* **Work item**:
Repeat the entries exactly as they are written.
Segment Open
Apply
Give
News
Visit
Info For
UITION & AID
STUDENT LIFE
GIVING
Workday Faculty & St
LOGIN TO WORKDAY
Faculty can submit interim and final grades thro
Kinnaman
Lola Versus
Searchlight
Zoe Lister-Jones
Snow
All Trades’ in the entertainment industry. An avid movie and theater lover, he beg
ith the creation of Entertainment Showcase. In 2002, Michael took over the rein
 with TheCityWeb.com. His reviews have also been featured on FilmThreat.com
Segment Closed
* **Response**:
Apply
Give
News
Visit
Info For
UITION & AID
STUDENT LIFE
GIVING
Workday Faculty & St
LOGIN TO WORKDAY
Faculty can submit interim and final grades thro
Kinnaman
Lola Versus
Searchlight
Zoe Lister-Jones
Snow
All Trades’ in the entertainment industry. An avid movie and theater lover, he beg
ith the creation of Entertainment Showcase. In 2002, Michael took over the rein
 with TheCityWeb.com. His reviews have also been featured on FilmThreat.com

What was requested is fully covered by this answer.